Data excerpt:
-=-=-

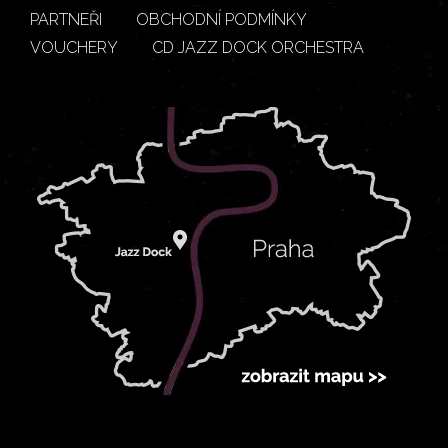
PARTNEŘI
OBCHODNÍ PODMÍNKY
VOUCHERY
CD JAZZ DOCK ORCHESTRA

-=-=-

What is being asked: Transcribe the full listing above exactly as it stands, minus the pictures.

Result:
PARTNEŘI
OBCHODNÍ PODMÍNKY
VOUCHERY
CD JAZZ DOCK ORCHESTRA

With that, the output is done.